▶ _Directions for this task_:
Leave the pictures out. Retype exactly the lines below from the one containing "Tacticool: PvP Action Shooter" through the one containing "市内公共施設で生理用品を無償で配布しています", and no others.
------------------------------------------------
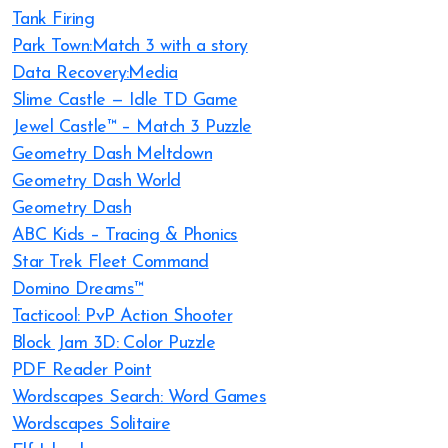
Tank Firing
Park Town:Match 3 with a story
Data Recovery:Media
Slime Castle — Idle TD Game
Jewel Castle™ – Match 3 Puzzle
Geometry Dash Meltdown
Geometry Dash World
Geometry Dash
ABC Kids – Tracing & Phonics
Star Trek Fleet Command
Domino Dreams™
Tacticool: PvP Action Shooter
Block Jam 3D: Color Puzzle
PDF Reader Point
Wordscapes Search: Word Games
Wordscapes Solitaire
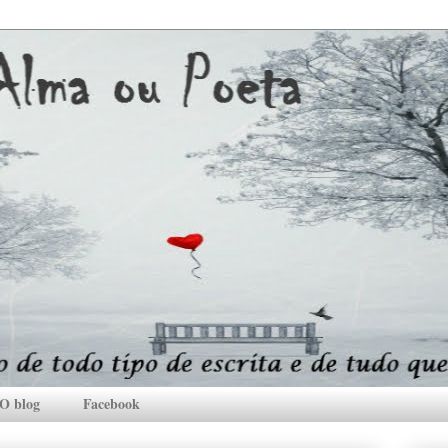
O blog
Facebook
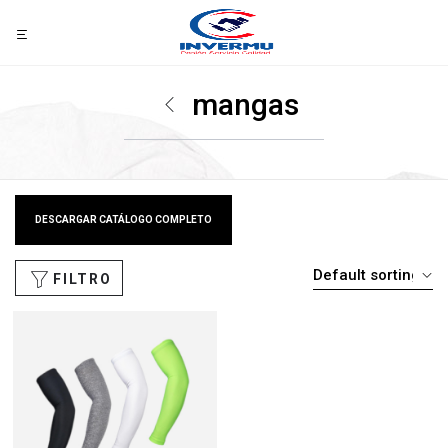
mangas
DESCARGAR CATÁLOGO COMPLETO
FILTRO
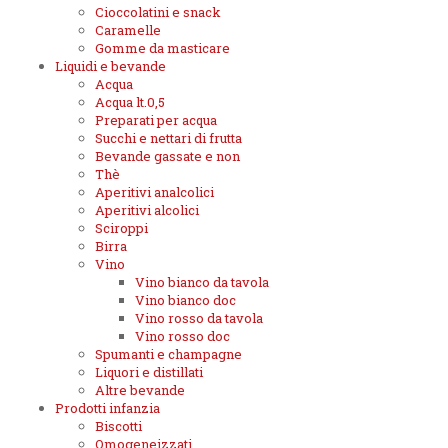
Cioccolatini e snack
Caramelle
Gomme da masticare
Liquidi e bevande
Acqua
Acqua lt.0,5
Preparati per acqua
Succhi e nettari di frutta
Bevande gassate e non
Thè
Aperitivi analcolici
Aperitivi alcolici
Sciroppi
Birra
Vino
Vino bianco da tavola
Vino bianco doc
Vino rosso da tavola
Vino rosso doc
Spumanti e champagne
Liquori e distillati
Altre bevande
Prodotti infanzia
Biscotti
Omogeneizzati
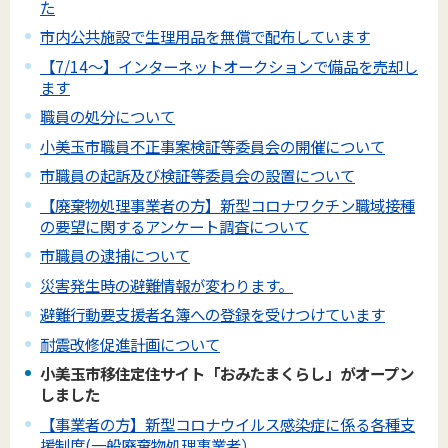
た
市内公共施設で生理用品を無償で配布しています
【7/14～】インターネットオークションで備品を売却し
ます
職員の処分について
小美玉市職員不正事案検証等委員会の開催について
市職員の起訴及び検証等委員会の設置について
【廃棄物処理事業者の方】新型コロナワクチン職域接種
の要望に関するアンケート調査について
市職員の逮捕について
災害発生時の避難情報が変わります。
避難行動要支援者名簿への登録を受けつけています
耐震改修促進計画について
小美玉市移住定住サイト「おみたまくらし」がオープン
しました
【事業者の方】新型コロナウイルス感染症に係る各種支
援制度(一般廃棄物処理事業者）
------------------------------------------------
▶ _Your response_:
Tacticool: PvP Action Shooter
Block Jam 3D: Color Puzzle
PDF Reader Point
Wordscapes Search: Word Games
Wordscapes Solitaire
O blog
Facebook
mangas
DESCARGAR CATÁLOGO COMPLETO
FILTRO
Cioccolatini e snack
Caramelle
Gomme da masticare
Liquidi e bevande
Acqua
Acqua lt.0,5
Preparati per acqua
Succhi e nettari di frutta
Bevande gassate e non
Thè
Aperitivi analcolici
Aperitivi alcolici
Sciroppi
Birra
Vino
Vino bianco da tavola
Vino bianco doc
Vino rosso da tavola
Vino rosso doc
Spumanti e champagne
Liquori e distillati
Altre bevande
Prodotti infanzia
Biscotti
Omogeneizzati
た
市内公共施設で生理用品を無償で配布しています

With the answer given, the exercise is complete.